Turning to defendant's appeal from the order denying his CPL 440.10 motion, defense counsel seeks to be relieved of his assignment of counsel for defendant on the ground that there are no nonfrivolous issues that can be raised on the appeal from that order.  Upon review of the record, defense counsel's brief and defendant's pro se submission, we agree.  The order is therefore affirmed and defense counsel's application for leave to withdraw as counsel is granted (see People v. Cruwys, 113 A.D.2d 979, 980, 493 N.Y.S.2d 653 [1985], lv denied 67 N.Y.2d 650, 499 N.Y.S.2d 1046, 490 N.E.2d 562 [1986];  see generally People v. Beaty, 22 N.Y.3d 490, 982 N.Y.S.2d 820, 5 N.E.3d 983 [2014];  People v. Stokes, 95 N.Y.2d 633, 722 N.Y.S.2d 217, 744 N.E.2d 1153 [2001] ).

ORDERED that the judgment is affirmed.

ORDERED that the order is affirmed, and application to be relieved of assignment granted.

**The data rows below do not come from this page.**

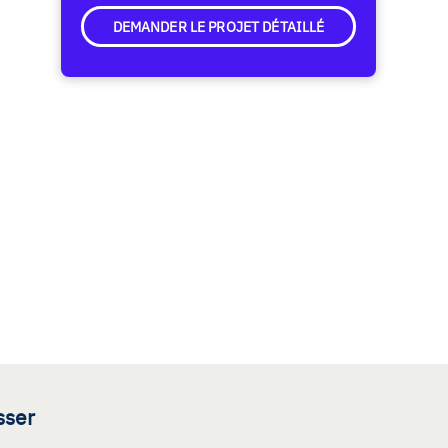
DEMANDER LE PROJET DÉTAILLÉ
sser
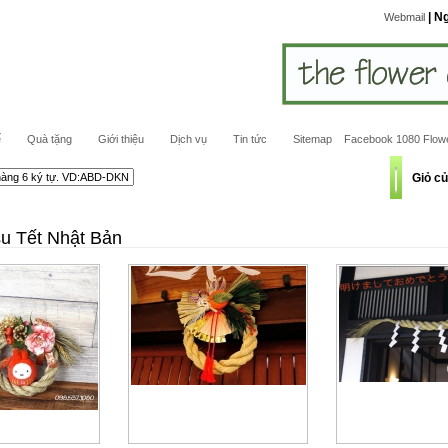
| N
Webmail
ế
Quà tặng
Giới thiệu
Dịch vụ
Tin tức
Sitemap
Facebook 1080 Flow
Giỏ c
u Tết Nhật Bản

1.   Chandler was charged in both indictments with crimes relating to his role in the schemes.  However, Chandler successfully moved to sever his trial from defendant's trial, and he later pleaded guilty to identity theft in the first degree and criminal possession of a forged instrument in the second degree.  This Court affirmed Chandler's judgment of conviction (People v. Chandler, 162 A.D.3d 1406, 75 N.Y.S.3d 918 [2018], lv denied 32 N.Y.3d 936,, 84 N.Y.S.3d 862 109 N.E.3d 1162 [2018] ).

Clark, J.

Garry, P.J., Mulvey, Devine and Pritzker, JJ., concur.